2011 Chrysler 300 Features
Chrysler's plugged into some high-tech features for the new 300 sedan--and the standard USB port and satellite radio are welcome additions.
The 2011 Chrysler 300 has more standard features than it did last year, and the lineup is split into three distinct models: Chrysler 300, 300 Limited, and 300C.
The $27,995 Chrysler 300 offers power windows, locks and mirrors; cruise control; LED daytime running lights; keyless entry and pushbutton start; dual-zone climate control; a cloth interior; 17-inch wheels; and a power driver seat. An 8.4-inch LCD display, a USB port, an SD card slot, Sirius satellite radio and DVD playback capability are also standard, along with the usual AM/FM/CD capability.
Opting up to the $31,995 Chrysler 300 Limited ladles on leather upholstery; heated front seats; an Alpine audio system, which delivers sharp sound that's somewhat overly focused along the centerline of the car; 18-inch wheels; a rearview camera; steering-wheel audio controls; and Bluetooth with voice command capability. The options list for the Limited include a panoramic sunroof; 20-inch wheels; a safety package with blind-spot detectors, forward-collision warnings, parking sensors and adaptive cruise control; a Luxury package adds on ventilated power front seats, a wood-trimmed and heated tilt/telescoping steering wheel, ash trim and heated cupholders. A navigation system also is available, as is Sirius Travel Link.
The top-line $38,995 Chrysler 300C sports the HEMI V-8 drivetrain and all the features above as standard, plus heated rear seats, ambient LED interior lighting, a Garmin navigation system and a year's free service from Sirius Travel Link with real-time traffic information, gas prices, movie listings, even weather updates. A "uConnect Web" option plugs in a 3G dongle into the car and turns it into a mobile WiFi hotspot.

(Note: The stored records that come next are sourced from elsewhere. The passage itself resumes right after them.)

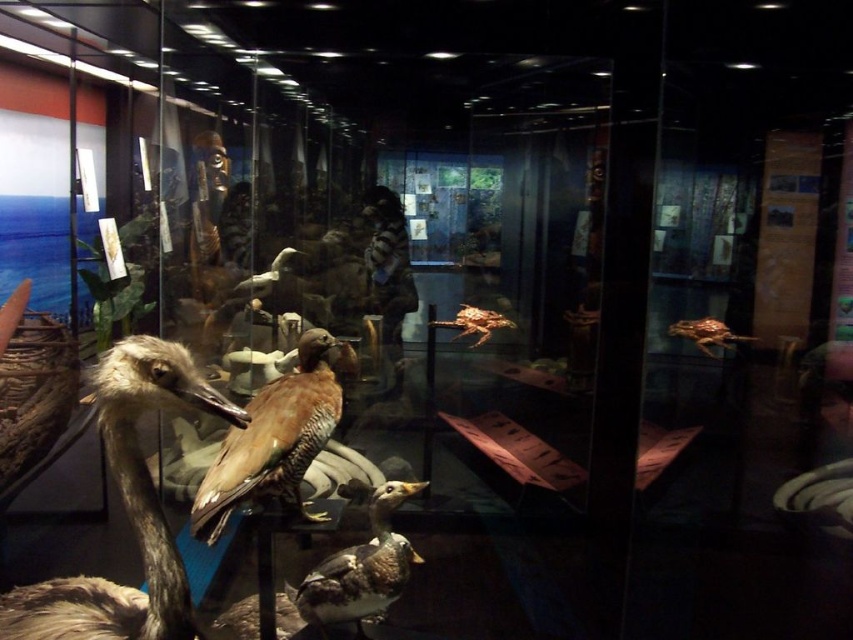 Can you confirm if brown speckled feathers at center is wider than brown matte duck at center?

Indeed, brown speckled feathers at center has a greater width compared to brown matte duck at center.

Which is in front, point (315, 404) or point (289, 252)?

Point (315, 404) is more forward.

Where is `brown speckled feathers at center`? The width and height of the screenshot is (853, 640). brown speckled feathers at center is located at coordinates (276, 438).

Is brown feathered bird at left behind brown feathered bird at right?

No, it is in front of brown feathered bird at right.

Where is `brown feathered bird at left`? brown feathered bird at left is located at coordinates (126, 508).

In order to click on brown feathered bird at left in this screenshot , I will do `click(126, 508)`.

Can you confirm if brown feathered bird at left is positioned to the left of brown feathered duck at center?

Indeed, brown feathered bird at left is positioned on the left side of brown feathered duck at center.

Is brown feathered bird at left below brown feathered duck at center?

Incorrect, brown feathered bird at left is not positioned below brown feathered duck at center.

Is point (140, 387) positioned in front of point (328, 595)?

That is True.

Find the location of a particular element. This screenshot has width=853, height=640. brown feathered bird at left is located at coordinates (126, 508). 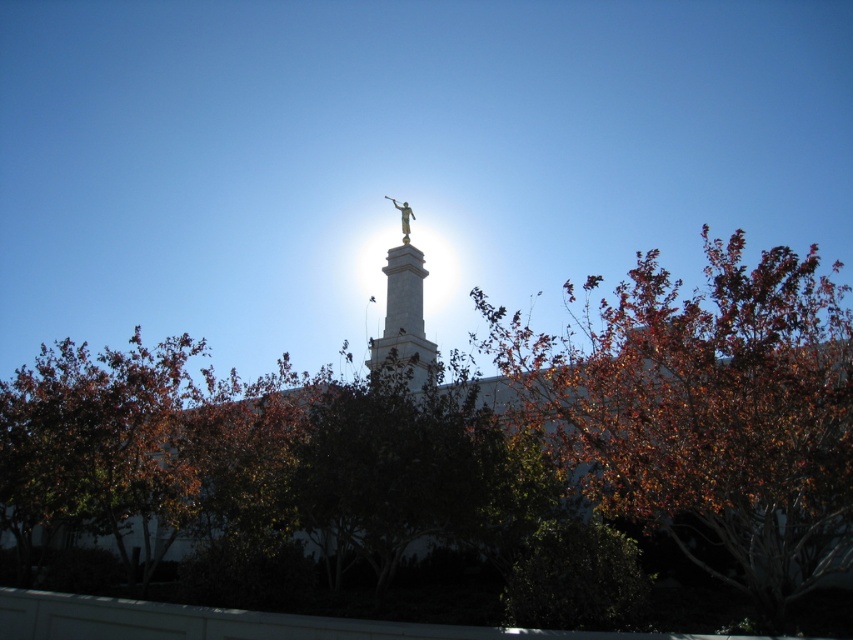 Question: Among these objects, which one is farthest from the camera?

Choices:
 (A) gold metallic statue at upper center
 (B) gold polished statue at center

Answer: (A)

Question: Based on their relative distances, which object is nearer to the autumn leaves at upper center?

Choices:
 (A) gold polished statue at center
 (B) gold metallic statue at upper center

Answer: (A)

Question: Can you confirm if autumn leaves at upper center is positioned to the left of gold polished statue at center?

Choices:
 (A) no
 (B) yes

Answer: (A)

Question: Is the position of autumn leaves at upper center less distant than that of gold metallic statue at upper center?

Choices:
 (A) no
 (B) yes

Answer: (B)

Question: Can you confirm if autumn leaves at upper center is positioned below gold polished statue at center?

Choices:
 (A) no
 (B) yes

Answer: (A)

Question: Which object is closer to the camera taking this photo?

Choices:
 (A) autumn leaves at upper center
 (B) gold polished statue at center
 (C) gold metallic statue at upper center

Answer: (A) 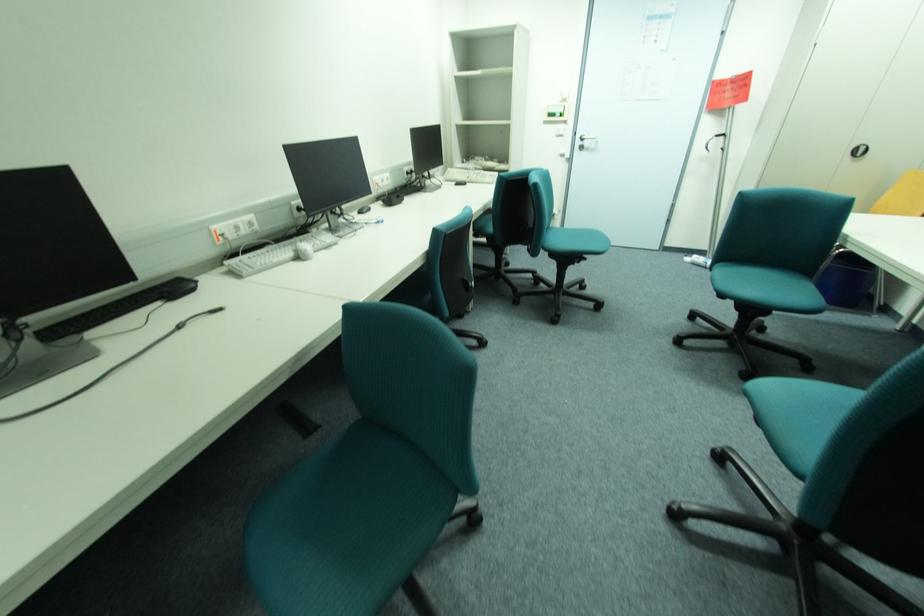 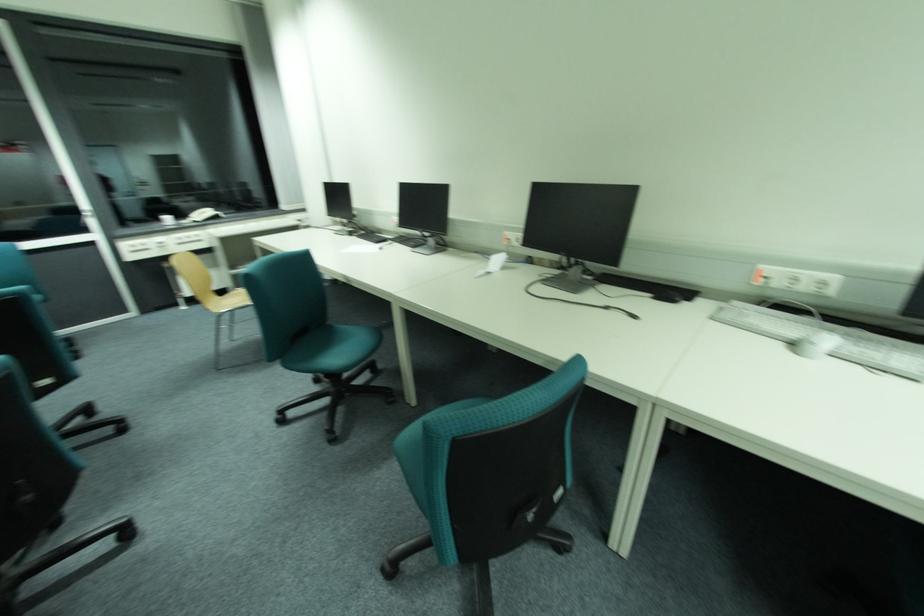 The images are taken continuously from a first-person perspective. In which direction is your viewpoint rotating?

The camera's rotation is toward left-down. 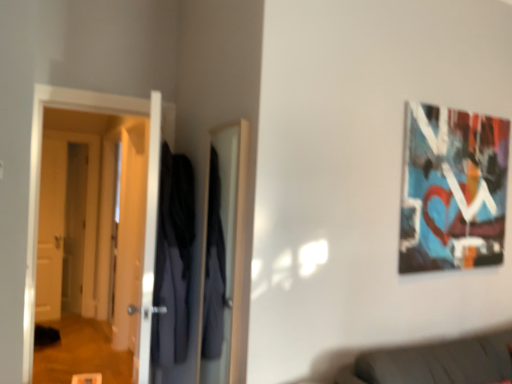 Question: Can you confirm if dark blue fabric robe at center is bigger than white glossy door at left, the first door viewed from the front?

Choices:
 (A) yes
 (B) no

Answer: (B)

Question: From the image's perspective, is dark blue fabric robe at center on top of white glossy door at left, arranged as the 1th door when viewed from the right?

Choices:
 (A) no
 (B) yes

Answer: (A)

Question: Is dark blue fabric robe at center positioned in front of white glossy door at left, arranged as the 1th door when viewed from the right?

Choices:
 (A) yes
 (B) no

Answer: (A)

Question: From the image's perspective, is dark blue fabric robe at center below white glossy door at left, the first door viewed from the front?

Choices:
 (A) yes
 (B) no

Answer: (A)

Question: Can you confirm if dark blue fabric robe at center is positioned to the right of white glossy door at left, arranged as the 1th door when viewed from the right?

Choices:
 (A) yes
 (B) no

Answer: (A)

Question: Which is correct: white wooden door at left, the 1th door in the back-to-front sequence, is inside dark blue fabric robe at center, or outside of it?

Choices:
 (A) outside
 (B) inside

Answer: (A)

Question: Based on their sizes in the image, would you say white wooden door at left, the 1th door in the back-to-front sequence, is bigger or smaller than dark blue fabric robe at center?

Choices:
 (A) small
 (B) big

Answer: (A)

Question: Is white wooden door at left, which is the second door from right to left, to the left or to the right of dark blue fabric robe at center in the image?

The 300C also can be ordered with all-wheel drive.
2011 Chrysler 300 Fuel Economy
Fuel economy's improved in the 2011 Chrysler 300, but you'll have to wait a couple of years for a hybrid option.
While Chrysler's pegged fuel economy in the 2011 Chrysler 300 sedan, the numbers are still estimates--the EPA hasn't signed off on final ratings.
Chrysler says the V-6 300 will get ratings of 18/27 mpg, while the 300C and its HEMI V-8 will earn highway numbers of about 25 mpg. Cylinder deactivation on the V-8 helps it cut fuel use at some speeds by up to 20 percent over a standard V-8.
Fiat CEO Sergio Marchionne surprised analysts recently, when he said the Chrysler 300 lineup would add a hybrid model by 2013. No details have been confirmed, but the vehicle won't be a version of the old "two-mode" hybrid system that Chrysler had engineered in the past along with GM, BMW and Daimler.
Chrysler has confirmed, meanwhile, that an eight-speed automatic will be introduced in the 300 lineup by the end of 2011. The ZF-built transmission will have a standard-style gear selector--not a joystick-style piece like the same transmission uses in big BMW sedans.